12 Temmuz 2021 10:13

RTÜK Başkanı Ebubekir Şahin, Halk TV'ye verilen "Cemo" cezasını savundu

RTÜK Başkanı Ebubekir Şahin, Halk TV'ye verilen "Cemo" cezasını "İlgili yayıncı kuruluşun terörle mücadele noktasında kendisine düşen sorumlulukta hassas davranmadığı görülmüştür" diyerek savundu.

Ebubekir Şahin | Fotoğraf: DHA

Paylaş

Müzisyenlere destek için düzenlenen gecede Hilmi Yarayıcı'nın seslendirdiği "Cemo" türküsü nedeniyle Halk TV'ye ceza kesen Radyo, Televizyon Üst Kurulu'nun (RTÜK) Başkanı Ebubekir Şahin, konuyla ilgili köşe yazısı üzerine Sözcü yazarı Deniz Zeyrek’e mektup gönderdi.

Şahin, Halk TV'ye verilen cezayı "İlgili yayıncı kuruluşun terörle mücadele noktasında kendisine düşen sorumlulukta hassas davranmadığı görülmüştür" diyerek savundu. Şahin'in "terör örgütüyle münasebeti" öne sürülerek yargıya taşınan şarkıyla ilgili "Yargılaması devam eden bir şarkı" demesi dikkat çekti. Zira bu açıklama, cezanın, "Cemo" hakkıında henüz kesinleşmiş bir yargı kararı olmamasına rağmen kesildiğinin itirafı niteliğinde.

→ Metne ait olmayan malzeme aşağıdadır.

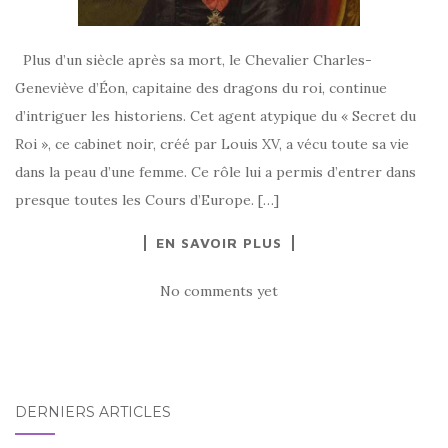
Plus d’un siècle après sa mort, le Chevalier Charles-
Geneviève d’Éon, capitaine des dragons du roi, continue
d’intriguer les historiens. Cet agent atypique du « Secret du
Roi », ce cabinet noir, créé par Louis XV, a vécu toute sa vie
dans la peau d’une femme. Ce rôle lui a permis d’entrer dans
presque toutes les Cours d’Europe. […]
EN SAVOIR PLUS
No comments yet
DERNIERS ARTICLES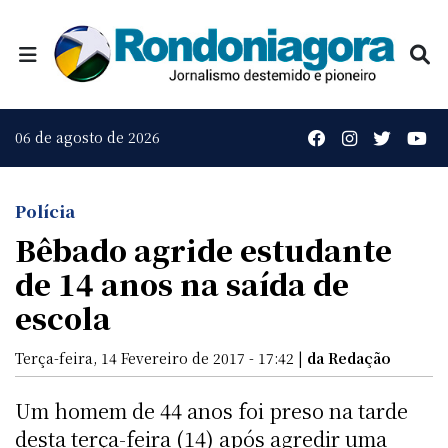
06 de agosto de 2026
Polícia
Bêbado agride estudante
de 14 anos na saída de
escola
Terça-feira, 14 Fevereiro de 2017 - 17:42 |
da Redação
Um homem de 44 anos foi preso na tarde
desta terça-feira (14) após agredir uma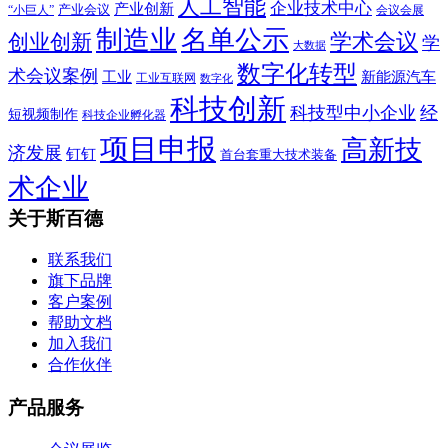
人工智能
企业技术中心
产业创新
产业会议
“小巨人”
会议会展
制造业
名单公示
学术会议
创业创新
学
大数据
数字化转型
术会议案例
工业
新能源汽车
工业互联网
数字化
科技创新
科技型中小企业
经
短视频制作
科技企业孵化器
项目申报
高新技
济发展
钉钉
首台套重大技术装备
术企业
关于斯百德
联系我们
旗下品牌
客户案例
帮助文档
加入我们
合作伙伴
产品服务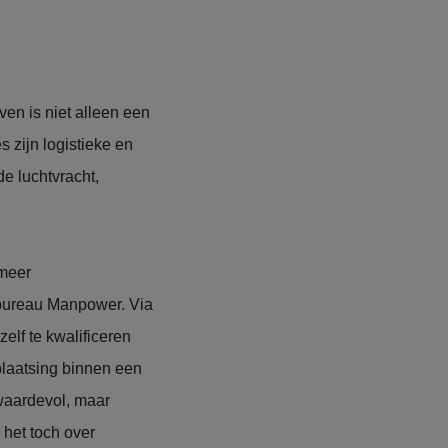
en is niet alleen een
 zijn logistieke en
e luchtvracht,
 meer
dbureau Manpower. Via
elf te kwalificeren
plaatsing binnen een
 waardevol, maar
het toch over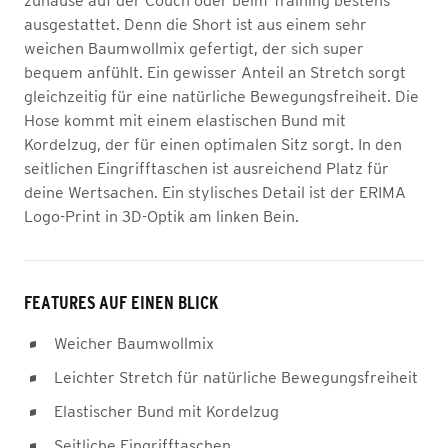
zuhause auf der Couch oder beim Training bestens
ausgestattet. Denn die Short ist aus einem sehr
weichen Baumwollmix gefertigt, der sich super
bequem anfühlt. Ein gewisser Anteil an Stretch sorgt
gleichzeitig für eine natürliche Bewegungsfreiheit. Die
Hose kommt mit einem elastischen Bund mit
Kordelzug, der für einen optimalen Sitz sorgt. In den
seitlichen Eingrifftaschen ist ausreichend Platz für
deine Wertsachen. Ein stylisches Detail ist der ERIMA
Logo-Print in 3D-Optik am linken Bein.
FEATURES AUF EINEN BLICK
Weicher Baumwollmix
Leichter Stretch für natürliche Bewegungsfreiheit
Elastischer Bund mit Kordelzug
Seitliche Eingrifftaschen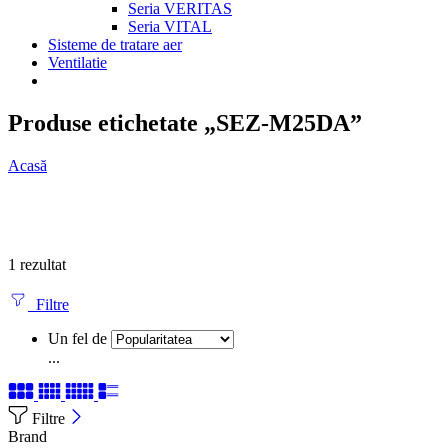
Seria VERITAS
Seria VITAL
Sisteme de tratare aer
Ventilatie
Produse etichetate „SEZ-M25DA”
Acasă
1 rezultat
Filtre
Un fel de
...
Filtre
Brand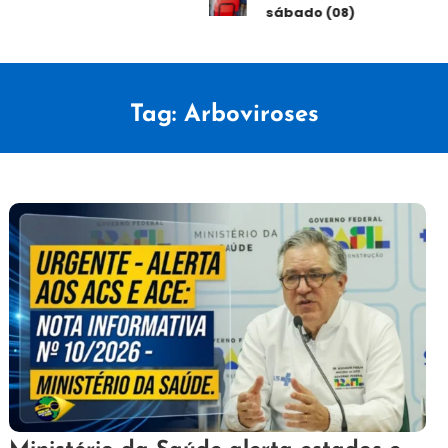
sábado (08)
Tag:
Arboviroses
23
Maurilio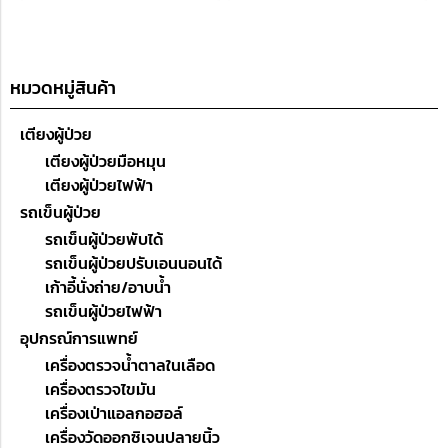
หมวดหมู่สินค้า
เตียงผู้ป่วย
เตียงผู้ป่วยมือหมุน
เตียงผู้ป่วยไฟฟ้า
รถเข็นผู้ป่วย
รถเข็นผู้ป่วยพับได้
รถเข็นผู้ป่วยปรับเอนนอนได้
เก้าอี้นั่งถ่าย/อาบน้ำ
รถเข็นผู้ป่วยไฟฟ้า
อุปกรณ์การแพทย์
เครื่องตรวจน้ำตาลในเลือด
เครื่องตรวจไขมัน
เครื่องเป่าแอลกอฮอล์
เครื่องวัดออกซิเจนปลายนิ้ว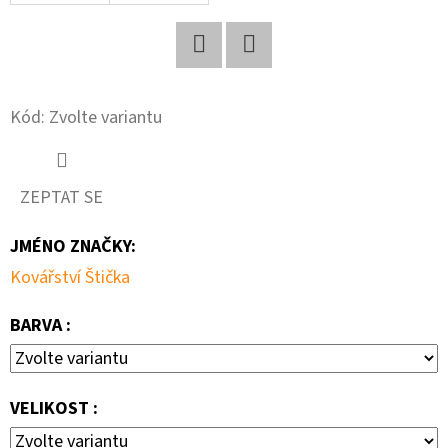
D
O
Twitter
Facebook
P
Kód:
Zvolte variantu
O
R
U
ZEPTAT SE
Č
U
JMÉNO ZNAČKY
:
J
E
Kovářství Štička
M
BARVA :
E
PŘEPRAVNÍ
VELIKOST :
BOX
STANDARD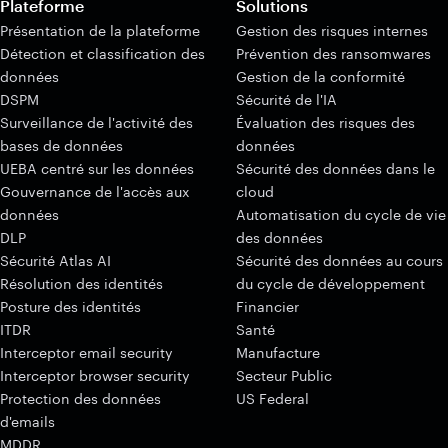
Plateforme
Solutions
Présentation de la plateforme
Gestion des risques internes
Détection et classification des
Prévention des ransomwares
données
Gestion de la conformité
DSPM
Sécurité de l'IA
Surveillance de l'activité des
Évaluation des risques des
bases de données
données
UEBA centré sur les données
Sécurité des données dans le
Gouvernance de l'accès aux
cloud
données
Automatisation du cycle de vie
DLP
des données
Sécurité Atlas AI
Sécurité des données au cours
Résolution des identités
du cycle de développement
Posture des identités
Financier
ITDR
Santé
Interceptor email security
Manufacture
Interceptor browser security
Secteur Public
Protection des données
US Federal
d'emails
MDDR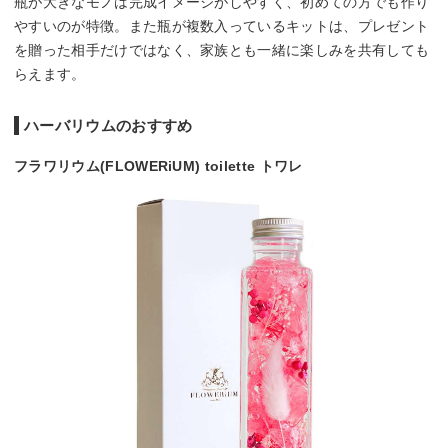
瓶が大きなモノは完成イメージがしやすく、初めての方でも作り
やすいのが特徴。また瓶が複数入っているキットは、プレゼント
を贈った相手だけではなく、家族とも一緒に楽しみを共有しても
らえます。
ハーバリウムのおすすめ
フラワリウム(FLOWERiUM) toilette トワレ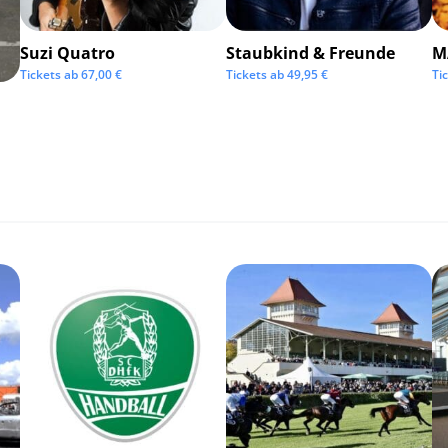
Suzi Quatro
Staubkind & Freunde
M
Tickets ab
67,00
€
Tickets ab
49,95
€
Ti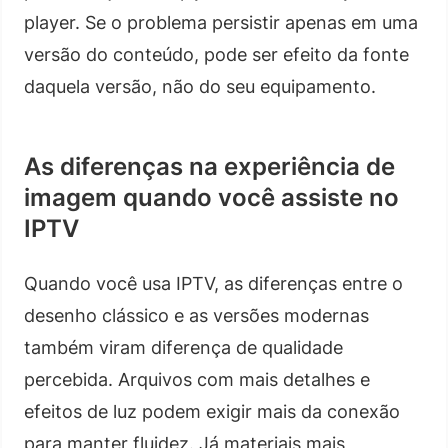
player. Se o problema persistir apenas em uma
versão do conteúdo, pode ser efeito da fonte
daquela versão, não do seu equipamento.
As diferenças na experiência de
imagem quando você assiste no
IPTV
Quando você usa IPTV, as diferenças entre o
desenho clássico e as versões modernas
também viram diferença de qualidade
percebida. Arquivos com mais detalhes e
efeitos de luz podem exigir mais da conexão
para manter fluidez. Já materiais mais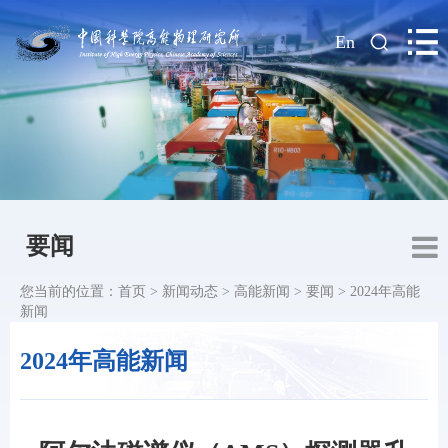
|
En
要闻
您当前的位置：
首页
>
新闻动态
>
高能新闻
>
要闻
>
2024年高能
新闻
2024年高能新闻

Şahin ayrıca "Köşe yazınızdaki şahsıma, üyelerimize ve mesai arkadaşlarımıza yönelik olarak ‘siyasi talimatlarla hareket ediliyor' tarzı bir imayı asla ve asla kabul etmiyoruz" dedi.

Zeyrek, Şahin’in kendisine gönderdiği mektubu “Ebubekir Şahin'in açıklamasını 'cevap hakkı' çerçevesinde aynen aktarıp, kendi ifadesiyle 'yargılaması devam eden şarkı – Cemo' yüzünden kesilmiş ceza hakkındaki yorumu size bırakıyorum" sözleriyle köşesinde paylaştı.

Ebubekir Şahin’in mektubu şöyle:

“Saygıdeğer Meslektaşım;

Üst Kurulumuzun adını anarak ‘Şarkı Yasaklayan Demokratlar' başlığıyla kaleme aldığınız köşe yazınızı acı bir tebessümle okudum. Yıllarımı bu mesleğe vermiş bir kişi olarak basında yayımlanan her bir makaleyi değerli bulsam da yazınızda ifade ettiğiniz suçlayıcı görüşlerinize katılamayacağımı belirtmek isterim.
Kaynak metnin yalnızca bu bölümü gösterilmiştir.